MATERIAL SUPPLIED
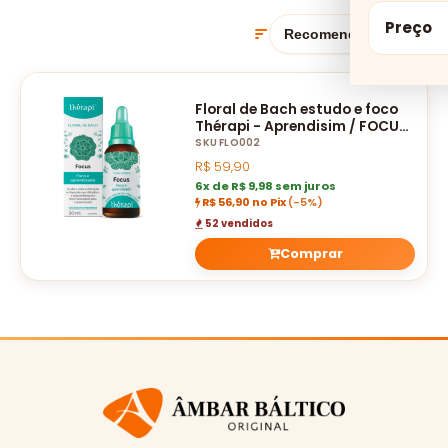
Preço
Floral de Bach estudo e foco
Thérapi - Aprendisim / FOCUS
30 ML
SKU FLO002
R$
59,90
6x de R$ 9,98 sem juros
R$ 56,90 no Pix
(-5%)
52 vendidos
Comprar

REQUIRED ACTION
Output every entry exactly. Pictures stay out.

YOUR RESPONSE
Preço
Floral de Bach estudo e foco
Thérapi - Aprendisim / FOCUS
30 ML
SKU FLO002
R$
59,90
6x de R$ 9,98 sem juros
R$ 56,90 no Pix
(-5%)
52 vendidos
Comprar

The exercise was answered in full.